Probably gone over the top and erred a bit on the legal side, but I sent this letter last week:

 

We do not accept that the above Penalty Notice is valid. The vehicle in question was parked in one of our bays that we pay several thousand pounds a year for.

 

Notwithstanding the above, as you are probably aware Private Parking Companies rely on the law of contract as the basis for claiming and enforcing penalty notices. This differs from notices issued by police or local authorities that are issued pursuant to the Road Traffic Act 1991.

 

The long established remedy for breach of contract is damages and the measure of the same is to put the injured party in the same position had the breach not occurred. Clearly, therefore in this instance there can be no loss as the car in question was parked in our space that we have already paid for.

 

However, even if the car was not parked in one of our spaces, it would be for you to demonstrate the loss you have incurred due to the breach. It is trite law (Wilson v Love 1896, Dunlop Pneumatic Tyre v New Garage Motor 1915 et al) that you cannot charge a penalty for breach of contract, i.e. where the sum bears no relation to the potential loss. Indeed, it is noted that you even refer on the ticket several times to it being a penalty.

 

Additionally, the Unfair Terms in Consumer Contracts Regulation 1999 and related Statutory Instrument 1999 No. 2083, in particular at section 5 states that unfair terms are:

 

(1) A contractual term which has not been individually negotiated shall be regarded as unfair if, contrary to the requirement of good faith, it causes a significant imbalance in the parties' rights and obligations arising under the contract, to the detriment of the consumer.

(2) A term shall always be regarded as not having been individually negotiated where it has been drafted in advance and the consumer has therefore not been able to influence the substance of the term.

(3) Notwithstanding that a specific term or certain aspects of it in a contract has been individually negotiated, these Regulations shall apply to the rest of a contract if an overall assessment of it indicates that it is a pre-formulated standard contract.

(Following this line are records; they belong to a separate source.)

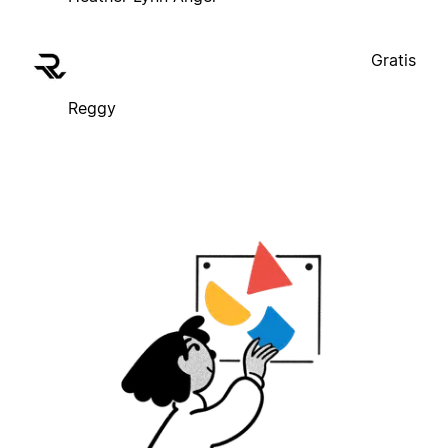
Gratis
Reggy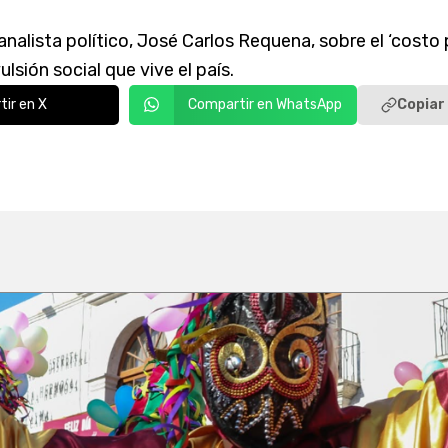
lista político, José Carlos Requena, sobre el ‘costo p
lsión social que vive el país.
Copiar 
ir en X
Compartir en WhatsApp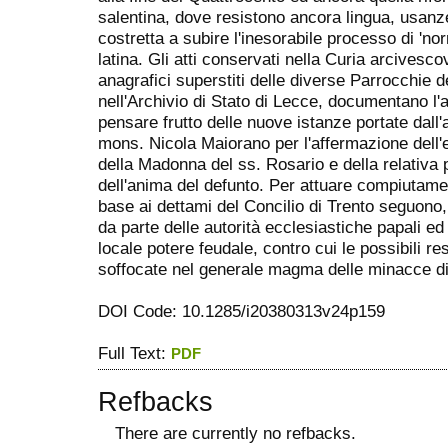
salentina, dove resistono ancora lingua, usanze
costretta a subire l'inesorabile processo di 'no
latina. Gli atti conservati nella Curia arcivescov
anagrafici superstiti delle diverse Parrocchie 
nell'Archivio di Stato di Lecce, documentano l
pensare frutto delle nuove istanze portate dall
mons. Nicola Maiorano per l'affermazione dell'e
della Madonna del ss. Rosario e della relativa p
dell'anima del defunto. Per attuare compiutamen
base ai dettami del Concilio di Trento seguono, 
da parte delle autorità ecclesiastiche papali ed
locale potere feudale, contro cui le possibili 
soffocate nel generale magma delle minacce di
DOI Code: 10.1285/i20380313v24p159
Full Text:
PDF
Refbacks
There are currently no refbacks.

(4) It shall be for any seller or supplier who claims that a term was individually negotiated to show that it was.

(5) Schedule 2 to these Regulations contains an indicative and non-exhaustive list of the terms which may be regarded as unfair.

 

There is also the Unfair Contract Terms Act 1977 that states in section 4 that:

 

(1) A person dealing as consumer cannot by reference to any contract term be made to indemnify another person (whether a party to the contract or not) in respect of liability that may be incurred by the other for negligence or breach of contract, except in so far as the contract term satisfies the requirement of reasonableness.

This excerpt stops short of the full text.